Arkansas farmers help feed the world, sending food, fuel and fiber across the globe. While the Natural State thrives as a major agricultural exporter, those farmers are equally concerned with making sure families throughout the state, including their own, have food on their plates, clothes on their backs and a roof over their heads.
Of the 44,600 farms spread across Arkansas’s diverse landscape, 97 percent are family owned. That family presence can be felt in every aspect of the state’s agriculture industry, through farms that have been passed down for many generations, youth livestock shows, fairs and events, or community farmers markets. Farmers are no different from teachers working in schools across the state or local newspaper reporters, eager to share their knowledge and passion while going about their daily lives.

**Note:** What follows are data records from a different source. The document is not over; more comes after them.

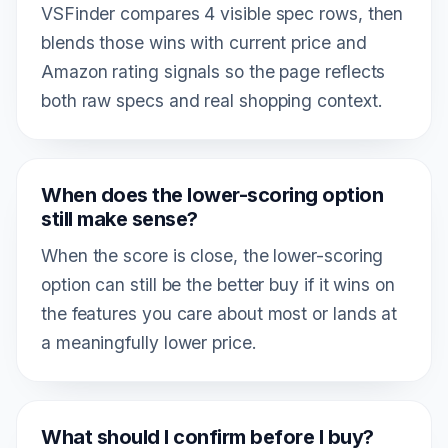
VSFinder compares 4 visible spec rows, then
blends those wins with current price and
Amazon rating signals so the page reflects
both raw specs and real shopping context.
When does the lower-scoring option
still make sense?
When the score is close, the lower-scoring
option can still be the better buy if it wins on
the features you care about most or lands at
a meaningfully lower price.
What should I confirm before I buy?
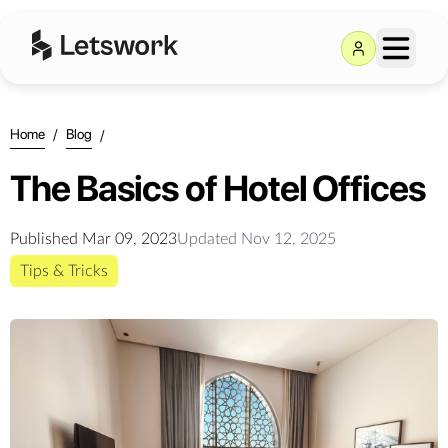
Home
/
Blog
/
The Basics of Hotel Offices
Published
Mar 09, 2023
Updated
Nov 12, 2025
Tips & Tricks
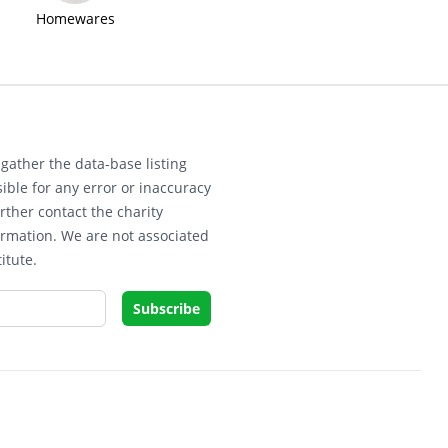
Homewares
gather the data-base listing
ible for any error or inaccuracy
rther contact the charity
ormation. We are not associated
itute.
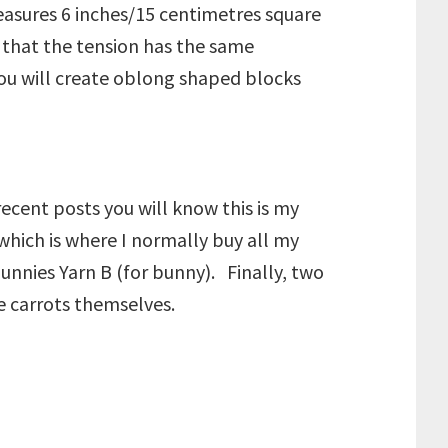
easures 6 inches/15 centimetres square
 that the tension has the same
you will create oblong shaped blocks
ecent posts you will know this is my
which is where I normally buy all my
bunnies Yarn B (for bunny). Finally, two
he carrots themselves.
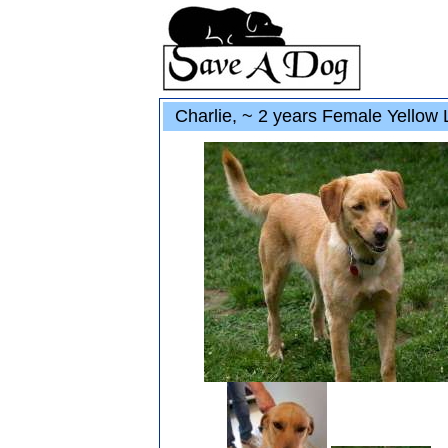
Charlie, ~ 2 years Female Yellow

Arkansas offers a variety of opportunities for consumers to learn more about where their food, fiber and fuel come from. Agritourism destinations abound, featuring U-pick farms, wineries and vineyards, pumpkin patches, hayrides, farm tours, farmers markets, harvest festivals and more.
Along with agritourism adventures, Arkansas’s top commodity producers keep their focus on consumers. Soybeans are the No. 2 commodity in the state, and the product is used in everything from makeup and fuel for cars to cooking oil. Each November, the Arkansas Soybean Promotion Board celebrates Arkansas Soybean Month, educating consumers on the importance of the crop, why they should care and how they can support the industry.

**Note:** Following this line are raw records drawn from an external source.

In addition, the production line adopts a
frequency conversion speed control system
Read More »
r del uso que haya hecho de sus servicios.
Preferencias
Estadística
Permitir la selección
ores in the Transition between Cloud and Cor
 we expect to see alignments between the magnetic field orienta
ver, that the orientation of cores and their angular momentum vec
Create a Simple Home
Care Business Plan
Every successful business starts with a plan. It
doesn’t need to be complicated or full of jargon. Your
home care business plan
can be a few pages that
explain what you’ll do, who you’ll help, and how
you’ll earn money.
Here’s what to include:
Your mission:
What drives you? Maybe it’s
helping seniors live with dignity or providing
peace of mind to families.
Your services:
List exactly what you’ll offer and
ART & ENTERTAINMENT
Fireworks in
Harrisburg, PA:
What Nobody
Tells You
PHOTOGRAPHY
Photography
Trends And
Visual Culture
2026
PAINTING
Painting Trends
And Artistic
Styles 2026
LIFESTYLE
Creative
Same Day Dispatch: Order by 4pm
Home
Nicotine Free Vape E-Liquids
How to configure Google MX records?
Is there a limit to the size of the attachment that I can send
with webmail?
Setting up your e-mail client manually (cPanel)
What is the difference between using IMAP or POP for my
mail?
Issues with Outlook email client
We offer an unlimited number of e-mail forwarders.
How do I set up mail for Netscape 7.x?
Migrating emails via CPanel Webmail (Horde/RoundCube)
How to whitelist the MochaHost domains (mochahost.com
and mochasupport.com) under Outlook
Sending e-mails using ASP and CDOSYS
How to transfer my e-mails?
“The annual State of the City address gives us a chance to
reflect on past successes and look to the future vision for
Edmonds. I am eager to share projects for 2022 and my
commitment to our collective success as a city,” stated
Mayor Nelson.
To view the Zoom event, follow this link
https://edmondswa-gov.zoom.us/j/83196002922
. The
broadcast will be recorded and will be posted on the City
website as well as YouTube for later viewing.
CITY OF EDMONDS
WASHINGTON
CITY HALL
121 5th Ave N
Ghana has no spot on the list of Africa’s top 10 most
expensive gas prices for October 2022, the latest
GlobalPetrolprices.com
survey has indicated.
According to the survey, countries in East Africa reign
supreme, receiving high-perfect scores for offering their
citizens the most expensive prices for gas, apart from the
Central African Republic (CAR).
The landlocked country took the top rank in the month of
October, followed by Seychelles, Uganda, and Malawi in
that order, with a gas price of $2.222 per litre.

Programs like Arkansas Grown, developed by the Arkansas Agriculture Department, help in this aspect as well, educating consumers on Arkansas-grown and -made products, including fresh produce, meats and processed foods. These products are made by Arkansas families for Arkansas families, because farmers are consumers, too.
Bloggers Go Local
Arkansas bloggers were treated to a taste of agriculture at the 2014 Farm2Home event, held at P. Allen Smith’s Moss Mountain Farm. Sponsored by the state’s Arkansas Grown and Arkansas Made programs, bloggers were introduced to local farmers and other representatives of the industry to promote eating and buying local.
The bloggers attended an enlightening panel with local farmers about the importance of public support, enjoyed a delicious local lunch, explored a private farmers market with samples and toured the farm. Rosemary Hallmark, of the Rosemary on the TV blog, said the event really made her think about all Arkansas has to offer, and how lucky they are to have the type of weather that allows them to produce food throughout the year.
Blogger Heather Disarro, of Heather’s Dish, said hearing how much farmers love growing food for the people really resonated with her.
“If that’s not the best reason to get my tail up on Saturdays and support local markets, then I don’t know what is,” she wrote in a post.
Learn more about the Arkansas Grown program and how you can support local farmers at arkansasgrown.org. Watch a video of the Farm2Home event at AR-agriculture.com.
Arkansas broilers rule the roost. Topping the list of agricultural commodities, Arkansas typically raises 1 billion broilers per year. The state ranks No. 2 in the nation for boiler production, and No. 3 in poultry and egg production. The industry employs more than 36,500 Arkansans directly, totaling one in four of the state’s agricultural jobs.
Even more impressive, broiler meat is Arkansas’s third largest export, bringing in around $532.6 million each year. The state is also the No. 2 exporter of broiler meat in the country. About 14 percent of the state’s poultry is exported to target markets, including Mexico, Russia and Japan.
A Mighty Grain
Known for its delicious versatility and nutritional benefits, rice is one important grain. As the No. 1 rice-producing state in the nation, Arkansas knows a thing or two about the crop.
The Natural State grows 50 percent of the nation’s rice crop on approximately 1.5 million acres each year. Rice serves as Arkansas’s top agricultural commodity. Annually, the grain brings more than $6 billion to Arkansas’s economy.
While rice is good for Arkansas, it’s also good for consumers’ diets. Rice contains no sodium, cholesterol or gluten, and has a very small amount of fat, with no trans or saturated fat. It’s also nutrient-dense and contains over 15 vitamins and minerals.
What’s In A Name?
Ever wonder what’s behind the name Arkansas?
The term literally means “south wind,” and the Native Americans that originally lived in the area were known as Quapaws.
Through word of mouth and different pronunciations, Arkansas was the final written term.
When the state was admitted to the Union in 1836, it was spelled as Arkansas.
A few decades later, an official committee created a resolution declaring the correct pronunciation of the last syllable, thus asserting that the state’s full name should be pronounced Ark-an-saw.